Case presentation
The couple presented with 4 years of primary infertility. The 33-year-old woman had been assessed by a gynaecologist, and no contributing female factors were detected. After physical examination, the 34-year-old man was normal in the male reproductive system,and no significant respiratory symptoms were observed. His history provided no further information of clinical problems,and lymphocyte karyotype was 46, XY. Analysis of microdeletions of azoospermia factor genes on Y chromosome was normal.However,after repeated semen analyses by light microscope, the man was subjected to complete immotility and totally abnormal tail, namely MMAF with short, cureled, bent, coiled, absent flflagellum(Figure1A). According to the World Health Organization guidelines,Semen analyses showed sperm densities of 11-21 million/mL, volumes of 2.6–3.6 mL, and sperm vitality of 39% with normal pH.The sperm flagellar displayed curled 64%, bent20%, short 7%, absent 3%, coiled 2%, irregular 4%(Table1). The couple had not previously attempted IVF.
A long protocol for ovulation induction was administrated by the daily administration of recombinant FSH (200 IU/day) following pituitary desensitisation with GnRH agonist. and cumulus-oocyte complexes were retrieved transvaginally 36 h later under ultrasound guidance after administration of 10,000 IU of human chorionic gonadotrophin (HCG). Oocytes were identified and maintained in culture under 6% CO2 in humidified air at 37°C .
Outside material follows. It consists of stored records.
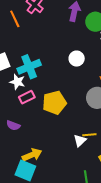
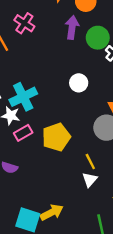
yellow line: (89, 135) -> (90, 162), moved, turned 72
yellow arrow: (32, 155) -> (52, 212), moved

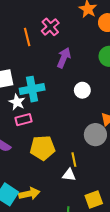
purple arrow: (72, 27) -> (64, 58), moved
yellow pentagon: (56, 137) -> (43, 148), moved
white triangle: (90, 180) -> (69, 175), turned 40

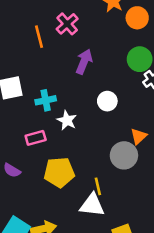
cyan cross: (32, 89) -> (46, 100), size x0.7
white star: (17, 102) -> (67, 120), moved
white triangle: (69, 175) -> (92, 205), size x1.5

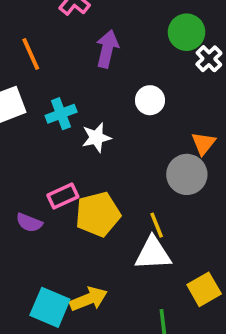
orange line: (39, 37) -> (31, 54), moved
white star: (67, 120) -> (96, 138), turned -30
pink rectangle: (36, 138) -> (63, 196), moved

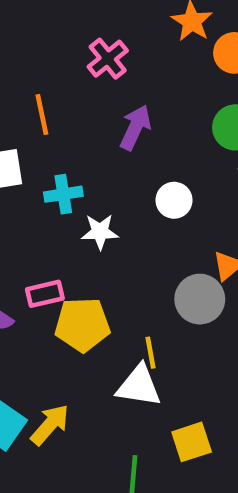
yellow arrow: (89, 299) -> (50, 425), turned -39

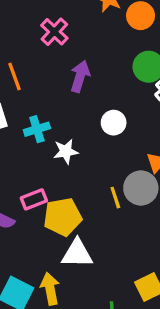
yellow line: (151, 353) -> (115, 198), moved
white triangle: (139, 386) -> (77, 254), moved
yellow arrow: (50, 425) -> (50, 289), turned -44

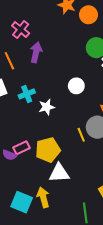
pink cross: (54, 32) -> (21, 30), moved
purple arrow: (80, 76) -> (36, 52), moved
pink rectangle: (34, 199) -> (22, 148), moved

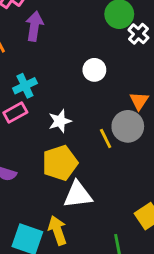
white star: (47, 107) -> (60, 121), moved
pink rectangle: (22, 148) -> (15, 113), moved

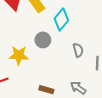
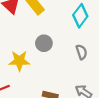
cyan diamond: (61, 19) -> (80, 16), moved

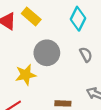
gray circle: (44, 43) -> (47, 53), size x1.5

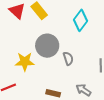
gray semicircle: (86, 55) -> (68, 58), moved

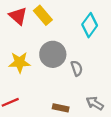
yellow star: (25, 62) -> (20, 62), moved

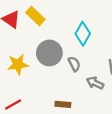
cyan diamond: (90, 25) -> (83, 34), moved
gray arrow: (95, 103) -> (95, 83), moved

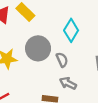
gray arrow: (95, 83) -> (68, 83), moved

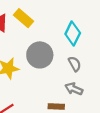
gray semicircle: (62, 60) -> (75, 64), moved

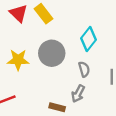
gray arrow: (74, 89) -> (78, 94), turned -96

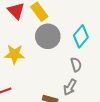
gray circle: (52, 53) -> (48, 36), moved

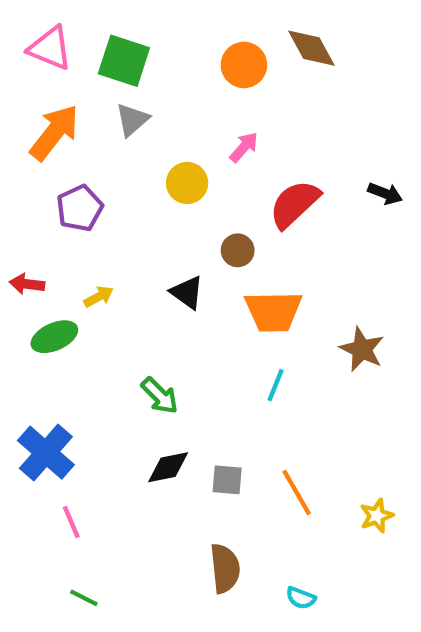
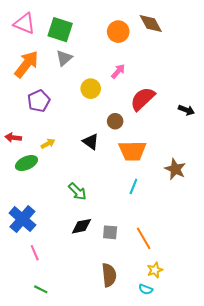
black arrow: (385, 193) -> (186, 110), moved
yellow star: (377, 516) -> (155, 270), moved

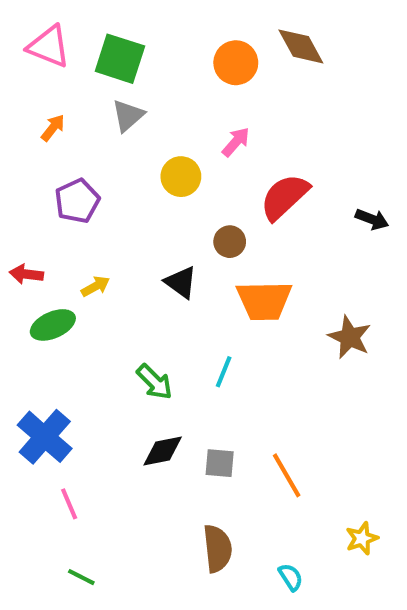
orange arrow: (26, 64) -> (53, 128), size x0.5
cyan line: (133, 186) -> (224, 372), moved
yellow star: (155, 270) -> (362, 538), moved
cyan semicircle: (146, 289) -> (291, 577), turned -144

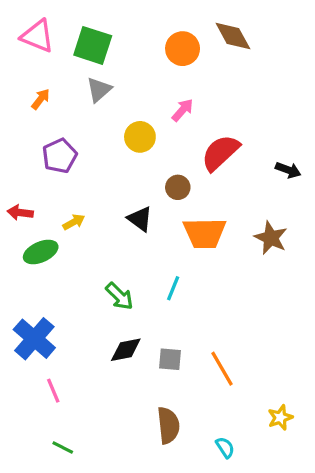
brown star: (350, 337) -> (271, 238), moved

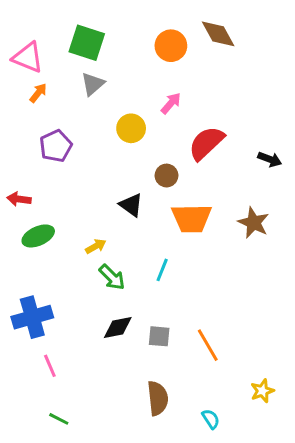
pink triangle: (37, 36) -> (28, 57), moved
yellow arrow: (74, 222) -> (96, 246), moved
blue cross: (34, 339) -> (32, 317), turned 33

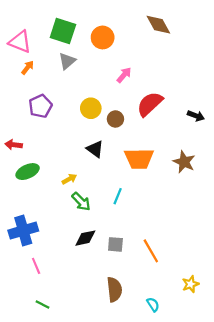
orange circle: (171, 46) -> (103, 37), moved
yellow circle: (131, 128) -> (91, 108), moved
brown circle: (166, 176) -> (115, 119), moved

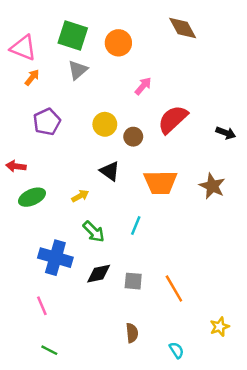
yellow arrow: (69, 179) -> (80, 196), moved
blue cross: (23, 231) -> (55, 258), moved, turned 32
brown semicircle: (114, 289) -> (132, 333), size x0.7

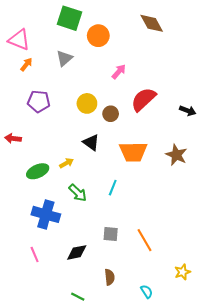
green square: (73, 35) -> (69, 18), moved
purple pentagon: (47, 122) -> (39, 101), turned 30
green ellipse: (32, 197) -> (38, 171), moved
black diamond: (99, 274) -> (77, 252), moved
green line: (49, 350) -> (78, 297), moved

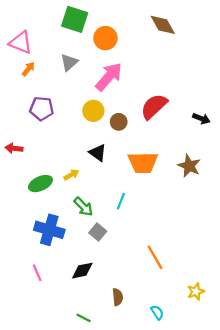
pink arrow: (119, 72) -> (109, 77), moved, size x1.8
gray square: (111, 234) -> (98, 232), moved, turned 35

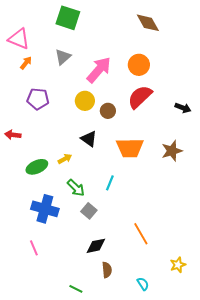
orange circle: (105, 38) -> (139, 65), moved
brown star: (189, 166) -> (172, 151), turned 30
black diamond: (82, 271) -> (96, 246), moved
After the oocyte retrieval procedure,cumulus-oocyte complexes were digested by using hyaluronidase (10 IU/ml). 22 of the 24 oocytes were confirmed as being at the metaphase II stage of meiosis . 10 mature oocytes were injected with ejaculated sperm and other 12 of them were vitrifed in the event of future ICSI attempts with testicular serpmatozoa. In the fresh cycle,6 of the 10 microinjected oocytes were fertilized with ejaculated sperm(Table1).On day 3 , two good quality embryos in culture were transferred. the other four non-good quality embryos did not develop to blastocyst after six days . Pregnancy was not achieved after 14 days of embryos’ transfer.
Seven months later, the couple returned to the clinic in order to try again with their frozen oocytes and fresh testicular spermatozoa.Testicular spermatozoa were obtained by needleaspiration. Compared to ejaculated sperm,there was nothing changed about the testicular spermatozoa morphology,which showed that all were 100% immotile and curled or bent back on itself. Testicular sperm with comparatively normal morphology were injected to 12 warmed oocytes, which survied sucessfully after thawing. Nine two-pronuclei and one-pronuclei oocytes were obtained at 16 h post-ICSI.cleavage was observed in eight oocytes.on day 3,two 8-cell embryos with < 20% fragmentation were transferred.two of the remaining 6 embryos developed to blastocyst after D6,and a grade of 5BB blastocyst was frozened(Table1).Twelve days after transfer, the βHCG concentration was 80 mIU/dl. But a gestational sac with fetal heartbeat was not observed 3 weeks later.
Fortunately,offspring were obtained in the last attempt after transfer the frozen blastocyst of 5BB. A normal female baby was delivered,with a birth weight of 3050g and a length of 53cm.